One in five retail investors (21%) claim to have stopped using a wealth management service because its digital offering was too weak. The new research from Nucoro, a B2B fintech providing Wealth Management as a Service solutions, also reveals a gender gap around this issue, with 25% of male investors having switched providers because of this, compared to 18% of women with investments.
The findings also reveal some significant differences here based on age. Overall, 42% of retail investors say they have changed wealth management services because of a poor digital experience, but this drops to just 11% of those aged 55- 64 and 8% of those aged 65 and over.
Despite these findings, Nucoro’s research also reveals that 17% of retail investors say that the wealth management service they are using now does not currently offer them a digital service to manage their investments.
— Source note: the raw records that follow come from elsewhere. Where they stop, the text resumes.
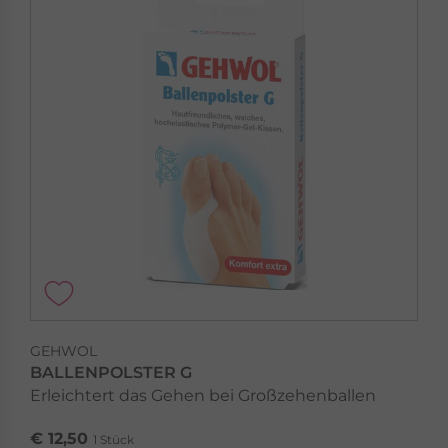
GEHWOL
BALLENPOLSTER G
Erleichtert das Gehen bei Großzehenballen
€ 12,50
1 Stück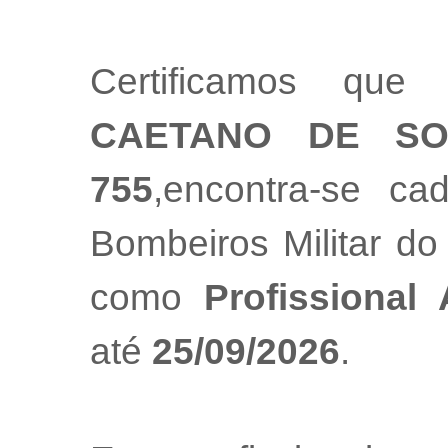
Certificamos que
CAETANO DE S
755
,encontra-se ca
Bombeiros Militar do
como
Profissional
até
25/09/2026
.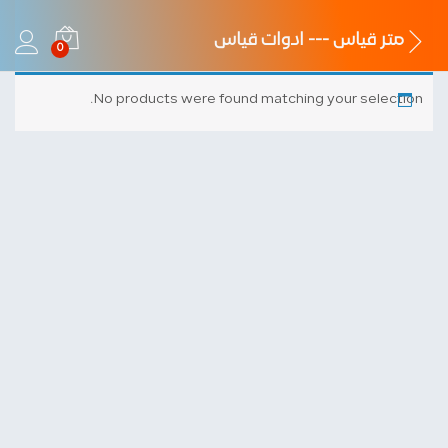
متر قياس --- ادوات قياس
0
No products were found matching your selection.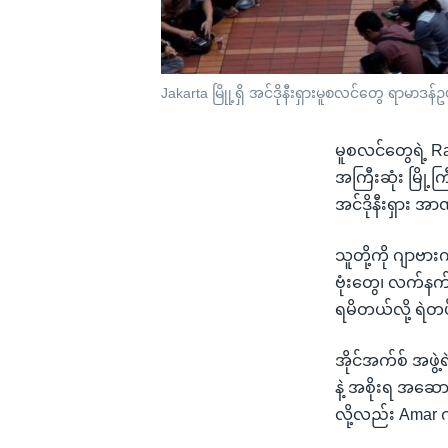
Jakarta မြိုု့ရှိ အင်ဒိုနီးရှားမူစလင်တွေ ရာမာဒ
မူစလင်တွေရဲ့ R
အကြီးဆုံး မြို့က
အင်ဒိုနီးရှား 
သူတို့ကို ဂျာဗာ
ဗုံးတွေ၊ လက်နက
ရမိတယ်လို့ ရဲတပ
အိုင်အက်စ် အဖွဲ
နဲ့ အစိုးရ အဆေ
လို့လည်း Amar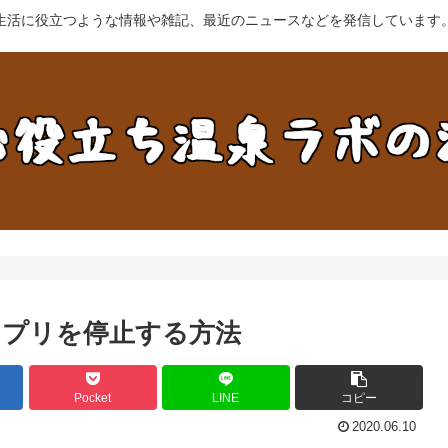
生活に役立つような情報や雑記、最近のニュースなどを発信しています
るアプリを停止する方法
Pocket
LINE
コピー
2020.06.10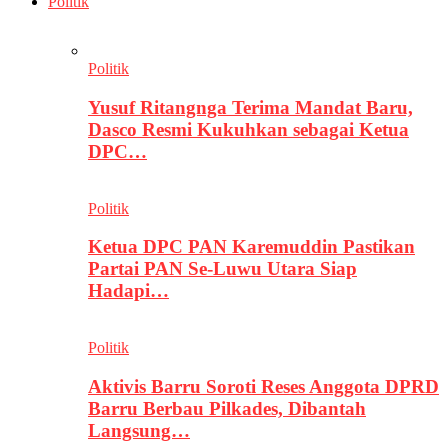
Politik
Politik
Yusuf Ritangnga Terima Mandat Baru,
Dasco Resmi Kukuhkan sebagai Ketua
DPC…
Politik
Ketua DPC PAN Karemuddin Pastikan
Partai PAN Se-Luwu Utara Siap
Hadapi…
Politik
Aktivis Barru Soroti Reses Anggota DPRD
Barru Berbau Pilkades, Dibantah
Langsung…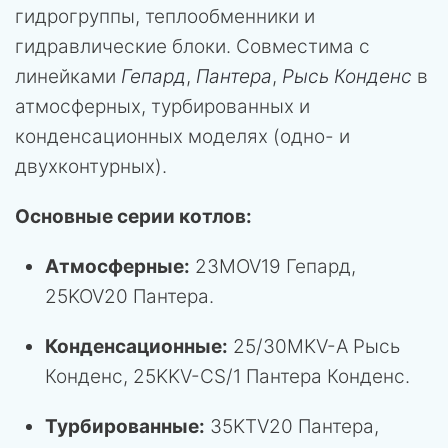
гидрогруппы, теплообменники и
гидравлические блоки. Совместима с
линейками
Гепард
,
Пантера
,
Рысь Конденс
в
атмосферных, турбированных и
конденсационных моделях (одно- и
двухконтурных).
Основные серии котлов:
Атмосферные:
23MOV19 Гепард,
25KOV20 Пантера.
Конденсационные:
25/30MKV-A Рысь
Конденс, 25KKV-CS/1 Пантера Конденс.
Турбированные:
35KTV20 Пантера,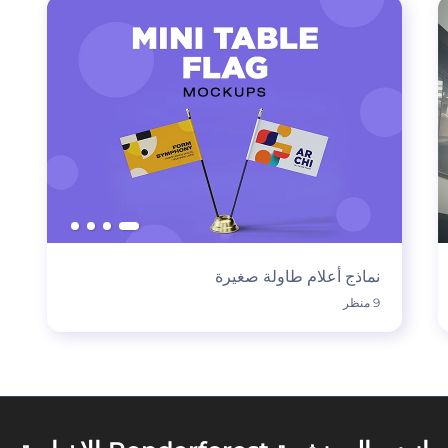
نماذج أعلام طاولة صغيرة
9 منظر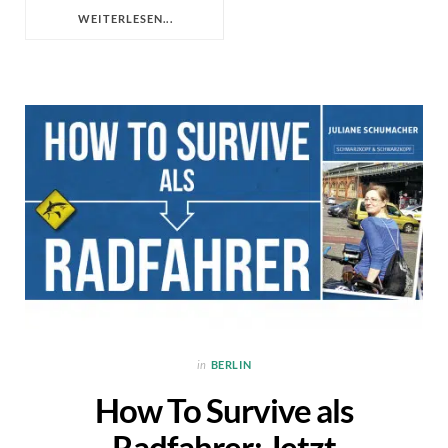
WEITERLESEN...
in
BERLIN
How To Survive als
Radfahrer: Jetzt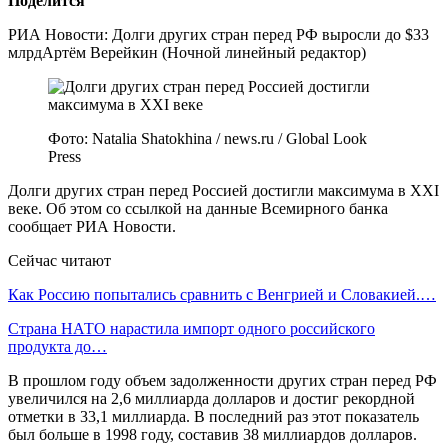
Поделится
РИА Новости: Долги других стран перед РФ выросли до $33
млрдАртём Верейкин (Ночной линейный редактор)
Фото: Natalia Shatokhina / news.ru / Global Look
Press
Долги других стран перед Россией достигли максимума в XXI
веке. Об этом со ссылкой на данные Всемирного банка
сообщает РИА Новости.
Сейчас читают
Как Россию попытались сравнить с Венгрией и Словакией.…
Страна НАТО нарастила импорт одного российского
продукта до…
В прошлом году объем задолженности других стран перед РФ
увеличился на 2,6 миллиарда долларов и достиг рекордной
отметки в 33,1 миллиарда. В последний раз этот показатель
был больше в 1998 году, составив 38 миллиардов долларов.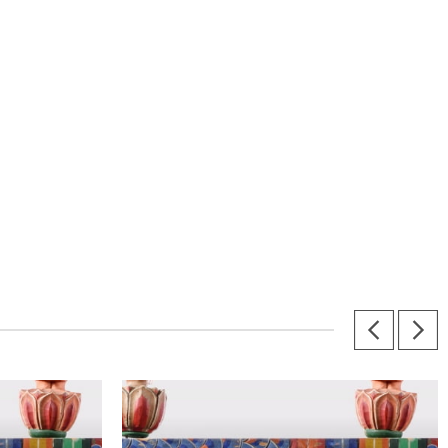
15. 퇴위[退位] - 음향
~ 1:16:12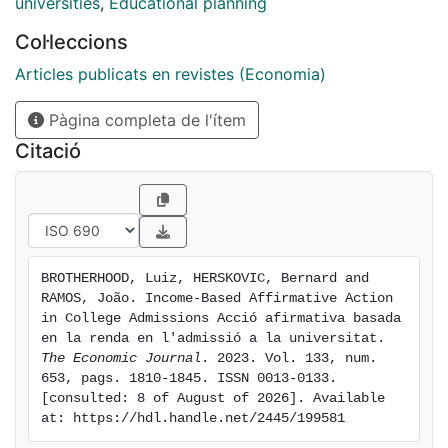
educational investments. The welfare-maximising
universities
,
Educational planning
policy benefits lower- to middle-income applicants
Col·leccions
with income-based quotas, while higher-income
applicants face fiercer competition in college
Articles publicats en revistes (Economia)
admissions. The optimal policy reduces
Pàgina completa de l'ítem
intergenerational persistence of earnings by 5.7% and
makes nearly 80% of households better off.
Citació
BROTHERHOOD, Luiz, HERSKOVIC, Bernard and 
RAMOS, João. Income-Based Affirmative Action 
in College Admissions Acció afirmativa basada 
en la renda en l'admissió a la universitat. 
The Economic Journal
. 2023. Vol. 133, num. 
653, pags. 1810-1845. ISSN 0013-0133. 
[consulted: 8 of August of 2026]. Available 
at: https://hdl.handle.net/2445/199581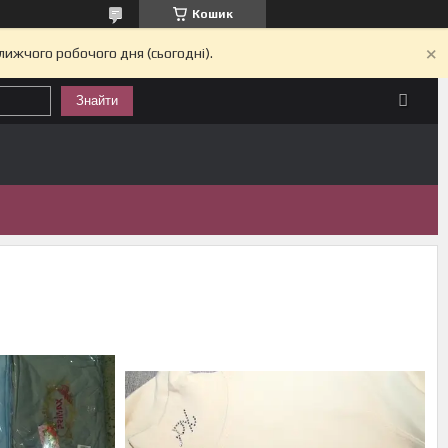
Кошик
лижчого робочого дня (сьогодні).
Знайти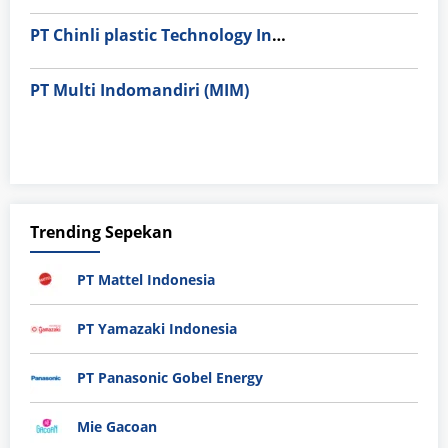
PT Chinli plastic Technology Indonesia
PT Multi Indomandiri (MIM)
Trending Sepekan
PT Mattel Indonesia
PT Yamazaki Indonesia
PT Panasonic Gobel Energy
Mie Gacoan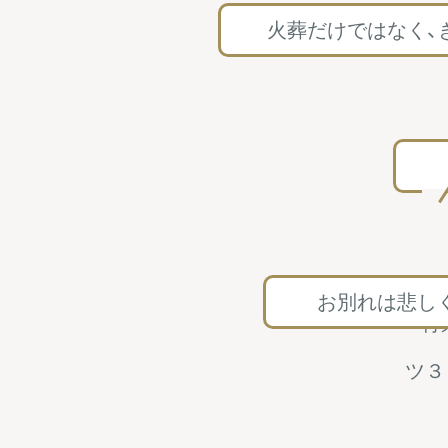
火葬だけではなく、
お別れは悲し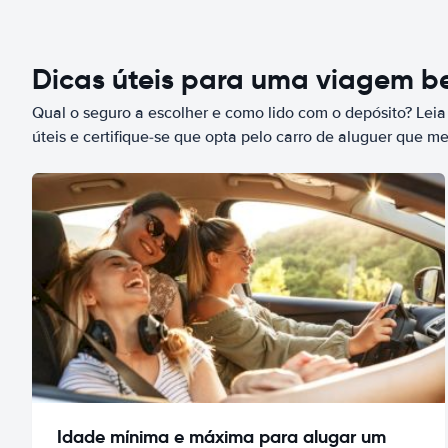
Dicas úteis para uma viagem 
Qual o seguro a escolher e como lido com o depósito? Leia
úteis e certifique-se que opta pelo carro de aluguer que m
Idade mínima e máxima para alugar um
Just 61% claim that the services they use currently offer this, and 22% are unsure.
When it comes to how much of people’s investment activity is currently done digitally, 24% said their digital activity made up over half of their investments.
|What percentage of your investment activity is currently done digitally||Percentage of UK retail investors|
|Less than 10%||49%|
|10% – 25%||15%|
|25 – 50%||11%|
Lennart Asshoff, CEO of Nucoro, said: “People are using more digital services for all aspects of their lives and how they manage their money is no exception.
Our research shows that many retail investors are willing to switch wealth managers if they feel the digital service is not good enough and we see this trend continuing, driven very much by younger investors.
A strong digital proposition is a necessity for any organisation offering wealth management services and not a luxury.
We expect to see more wealth managers outsourcing this part of their proposition to specialist third parties like us to ensure that they can focus on their core proposition of offering advice.”